- [Problem description] Only the lines from the one containing "بب موجة الحر" through the end of the listing below are to be reproduced, exactly as they stand.

- [Data for processing]
┄┄┄┄┄┄

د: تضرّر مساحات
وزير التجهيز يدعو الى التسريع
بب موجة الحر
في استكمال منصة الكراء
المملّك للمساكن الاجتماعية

┄┄┄┄┄┄

- [Problem solution]
بب موجة الحر
في استكمال منصة الكراء
المملّك للمساكن الاجتماعية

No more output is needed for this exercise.